’70s abuse case comes back to sting award-winning teacher

CHICAGO (IL)
Chicago Tribune

November 02, 2012|By Joe Mahr, Chicago Tribune reporter

In a grand ceremony in front of the future first lady, veteran Chicago teacher Harold “Jerry” Mash was lauded for tirelessly working to help his students — a stark contrast to how he was labeled in an Ohio courtroom three decades earlier.

On that drizzly day back in 1976, Mash was found guilty of one of the cardinal sins of the classroom: abuse of a child. He lost his job. He said he was leaving teaching.

But by 2005, he had reinvented himself two states and 200 miles away. He was a guest of honor at that Chicago reception held under the skylights in a special atrium atop the Harold Washington Library. Michelle Obama gave the keynote speech. Mash was among six teachers given $5,000 awards. …

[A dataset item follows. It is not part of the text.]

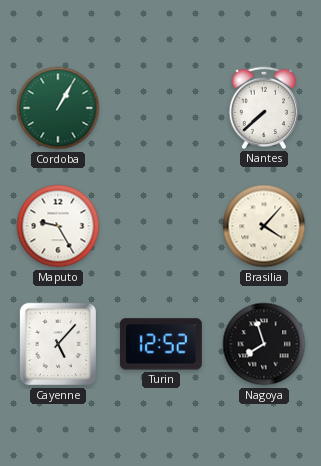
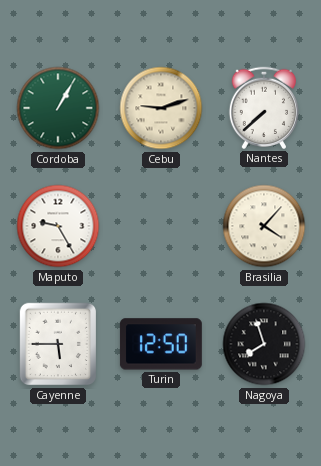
Cebu: none -> 9:12
Cayenne: 5:07 -> 5:45
Turin: 12:52 -> 12:50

It was that high-profile case, Tremp said, that led him and his wife, Julie, to worry whether Mash still had access to children. They discovered a man by the same name as a teacher in Chicago schools and began digging for records. They contacted an advocacy group, Survivors Network of those Abused by Priests, which agreed to help even though Mash was never a priest.

The Tremps also contacted the Tribune, which separately sought records across three states — leading to the unearthing of the 1976 case file and its victim.

The advocacy group’s president, Barbara Blaine, said that Mash forfeited any right to be in a classroom after what happened in the 1970s, even if it’s more than three decades later.

“I believe he may have served his sentence,” Blaine said, “and maybe he wouldn’t abuse anyone, but why risk it?”